Alida a MasterChef, la sua storia commuove i giudici: ‘La cucina ti ha salvato la vita’

Alida a MasterChef, la sua storia commuove i giudici: ‘La cucina ti ha salvato la vita’

Ha 25 anni e viene da Torino: 'Non mangiavo niente, poi ho iniziato a cucinare'

    ‘Non è solo un concorso’. Lo dice Alida a MasterChef. Per lei, presentare un suo piatto significa raccontare la sua storia. I giudici si commuovono ed è facile credere che anche i telespettatori a casa l’abbiano fatto. Anche se MasterChef ci ha in un certo senso abituati ai cosiddetti ‘casi umani’, la storia di Alida fa però riflettere su come ‘quelli di Sky Uno’ pensino la narrazione di alcuni momenti tv. A parere di chi scrive, sono momenti che vanno sempre discussi perché, quando si decide di raccontare in un certo modo una storia personale, la cucina c’entra, ma fino ad un certo punto: si danno messaggi, si creano aspettative e, a volte, sembra che in televisione manchino le ‘figure filtro’ utili al racconto.

    La storia di Alida a MasterChef, che abbiamo visto ieri sera nella prima puntata della quinta stagione del cooking show, ha da un lato commosso i giudici e i telespettatori; dall’altro però quanto successo rischia di passare inosservato. E’ vero, ormai tutto è lecito all’interno dei format, ma non sempre è così semplice. Alida ha 25 anni, viene da Torino e, durante la prova iniziale per conquistare il primo grembiule (ha avuto 4 sì), è riuscita a stupire tutti con un piatto non semplicissimo, baccalà leggermente affumicato, con spuma di piselli freschi, timo e aglio.

    Il talento in cucina è emerso da subito: ‘Non ho mai studiato, ma cucino da 5 anni per 4-5 ore al giorno’, dice lei, con Bastianich che si stupisce per via della quantità di tempo che Alida sostiene di trascorrere ai fornelli. E’ Cracco, però, a sollevare i primi dubbi: ’5 anni fa ti è scattata questa molla…vedo tanta sofferenza’.
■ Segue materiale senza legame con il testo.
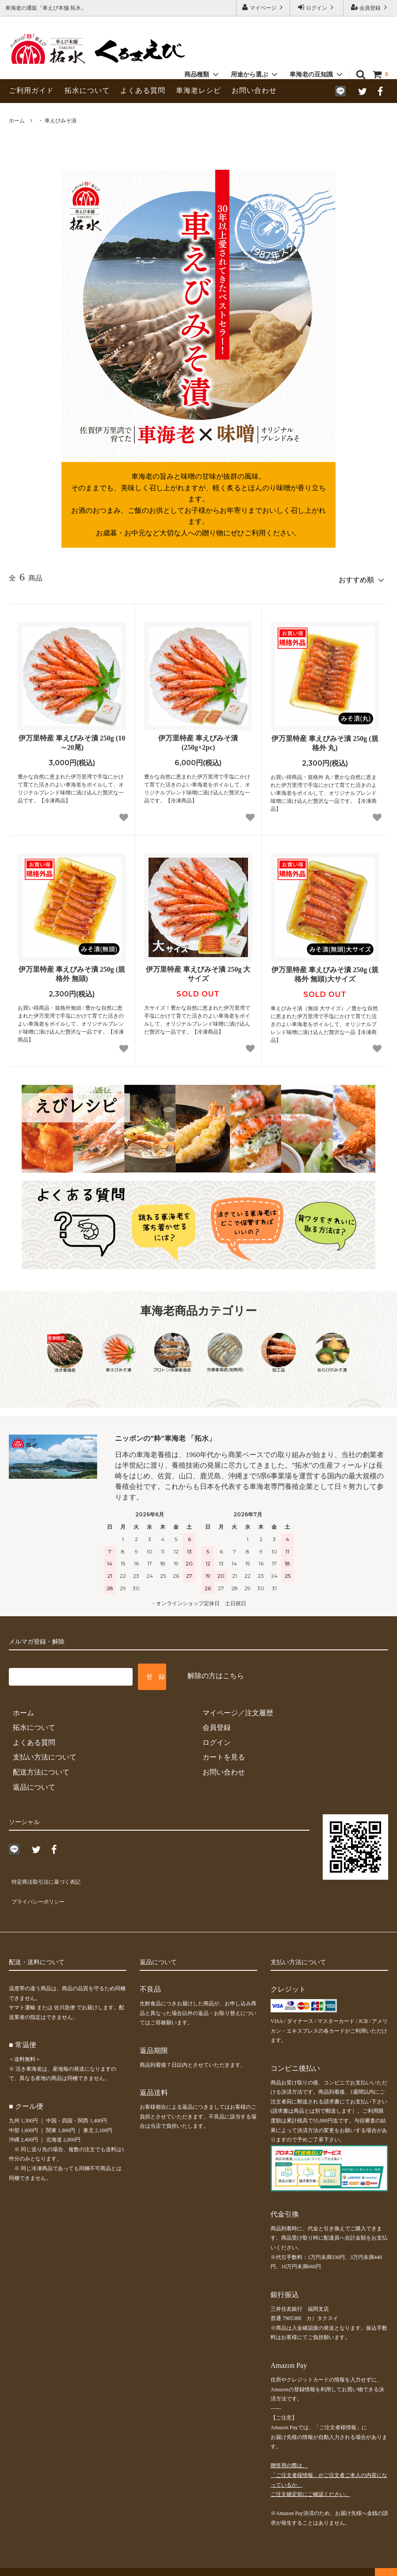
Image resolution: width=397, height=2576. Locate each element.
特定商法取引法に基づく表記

    A questo punto, Alida scoppia a piangere, dicendo di apprezzare il suo fidanzato che la incoraggia da sempre, anche perché si dice molto insicura, mentre la telecamera inquadra le mani nervose dell’aspirante cuoca, oltre che le lacrime salate che scendono sul suo viso. Così Cracco ci riprova: ‘Il piatto è buono, ma c’è questa parte di sofferenza che non mi quadra’. Tocca a Bastianich che, da gentiluomo, fornisce ad Alida la sua pochette altolocata per asciugarsi le lacrime: ‘Il piatto è molto buono, quello che però non riesco a capire è il tuo rapporto col cibo’.

    Bastianich e Alida

    Alida, quindi, racconta finalmente la sua storia, fino a quel momento rimasta segreta: ‘Io, fino a 5 anni fa non cucinavo niente. Avevo un brutto rapporto col cibo e non traevo godimento dal magiare.

    Non mangiavo e ho iniziato a cucinare’.

    Bastianich proprio non resiste e si lancia in una sorta di diagnosi pop rivolta anche ai telespettatori: ‘Praticamente hai risolto il tuo problema col cibo cucinando. La cucina in qualche maniera ti ha salvato la vita’. ‘E’ una cosa che non mi appartiene più. E’ successo tanto tempo fa. Non sono più io. Sono un’altra persona’. Replica lei, ancora in lacrime.

    Quando si dice che questa non è tv anni ‘90 forse vuol dire anche che non ci sono più ‘figure filtro’ nel racconto televisivo. Da giudici di un programma tv è un attimo e si diventa salvatori, giurati di vita o dispensatori di consigli.